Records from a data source
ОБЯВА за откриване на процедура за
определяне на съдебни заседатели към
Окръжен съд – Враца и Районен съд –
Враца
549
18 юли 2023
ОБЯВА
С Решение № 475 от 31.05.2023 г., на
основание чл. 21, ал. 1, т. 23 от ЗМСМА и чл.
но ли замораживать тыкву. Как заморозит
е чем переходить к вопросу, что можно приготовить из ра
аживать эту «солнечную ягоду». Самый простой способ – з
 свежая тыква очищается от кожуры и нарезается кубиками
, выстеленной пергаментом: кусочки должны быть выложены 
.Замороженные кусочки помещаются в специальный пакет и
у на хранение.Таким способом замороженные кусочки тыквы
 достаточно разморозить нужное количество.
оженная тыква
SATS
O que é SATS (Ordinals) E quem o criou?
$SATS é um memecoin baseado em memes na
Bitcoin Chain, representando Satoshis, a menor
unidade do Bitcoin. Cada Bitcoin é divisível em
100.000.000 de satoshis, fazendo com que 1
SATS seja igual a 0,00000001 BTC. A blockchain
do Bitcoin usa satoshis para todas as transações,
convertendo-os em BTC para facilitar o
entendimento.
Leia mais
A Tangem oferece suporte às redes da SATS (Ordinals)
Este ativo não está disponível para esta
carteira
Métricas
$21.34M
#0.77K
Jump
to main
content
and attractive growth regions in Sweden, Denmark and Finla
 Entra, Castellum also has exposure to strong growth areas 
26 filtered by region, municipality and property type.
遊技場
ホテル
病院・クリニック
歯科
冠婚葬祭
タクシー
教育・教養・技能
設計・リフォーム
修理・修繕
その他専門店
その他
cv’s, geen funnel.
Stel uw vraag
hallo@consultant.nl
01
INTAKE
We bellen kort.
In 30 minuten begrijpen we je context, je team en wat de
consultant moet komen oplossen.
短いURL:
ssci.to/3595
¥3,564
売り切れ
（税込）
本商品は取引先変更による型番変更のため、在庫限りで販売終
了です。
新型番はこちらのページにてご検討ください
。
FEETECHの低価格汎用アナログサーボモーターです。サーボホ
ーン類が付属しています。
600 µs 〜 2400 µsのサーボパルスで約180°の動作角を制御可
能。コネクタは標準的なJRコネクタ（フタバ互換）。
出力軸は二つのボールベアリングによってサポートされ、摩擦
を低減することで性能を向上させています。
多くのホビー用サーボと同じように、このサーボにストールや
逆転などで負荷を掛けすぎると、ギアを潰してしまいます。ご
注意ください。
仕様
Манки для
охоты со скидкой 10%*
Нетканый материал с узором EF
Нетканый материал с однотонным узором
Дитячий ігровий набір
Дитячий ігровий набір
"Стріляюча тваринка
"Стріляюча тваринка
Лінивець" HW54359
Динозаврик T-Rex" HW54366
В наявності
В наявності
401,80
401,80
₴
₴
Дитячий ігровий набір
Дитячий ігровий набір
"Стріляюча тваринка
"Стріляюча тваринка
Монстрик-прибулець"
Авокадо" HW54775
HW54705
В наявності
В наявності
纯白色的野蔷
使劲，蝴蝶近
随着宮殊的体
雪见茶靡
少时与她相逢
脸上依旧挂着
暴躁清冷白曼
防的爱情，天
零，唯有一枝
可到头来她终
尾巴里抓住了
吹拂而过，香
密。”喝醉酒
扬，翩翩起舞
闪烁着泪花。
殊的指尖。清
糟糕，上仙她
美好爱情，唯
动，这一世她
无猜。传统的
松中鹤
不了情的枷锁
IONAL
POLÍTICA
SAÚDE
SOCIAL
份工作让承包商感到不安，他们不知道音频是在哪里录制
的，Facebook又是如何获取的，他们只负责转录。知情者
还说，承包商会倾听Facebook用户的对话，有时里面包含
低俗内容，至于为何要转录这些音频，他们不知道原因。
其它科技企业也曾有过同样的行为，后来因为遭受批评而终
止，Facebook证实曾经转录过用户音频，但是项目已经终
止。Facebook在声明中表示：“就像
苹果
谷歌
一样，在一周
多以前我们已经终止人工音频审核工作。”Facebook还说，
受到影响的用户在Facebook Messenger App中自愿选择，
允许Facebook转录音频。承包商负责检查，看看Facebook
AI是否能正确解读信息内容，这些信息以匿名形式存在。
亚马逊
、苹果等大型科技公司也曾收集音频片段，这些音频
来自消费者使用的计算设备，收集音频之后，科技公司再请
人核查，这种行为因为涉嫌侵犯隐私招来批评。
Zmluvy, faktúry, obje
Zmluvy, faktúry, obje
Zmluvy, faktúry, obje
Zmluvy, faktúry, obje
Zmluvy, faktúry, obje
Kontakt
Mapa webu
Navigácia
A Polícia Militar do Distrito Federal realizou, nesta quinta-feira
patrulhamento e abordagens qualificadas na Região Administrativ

# Task objective
Every line above that holds the string "Нетканый" should be returned.

# Completed exercise
Нетканый материал с узором EF
Нетканый материал с однотонным узором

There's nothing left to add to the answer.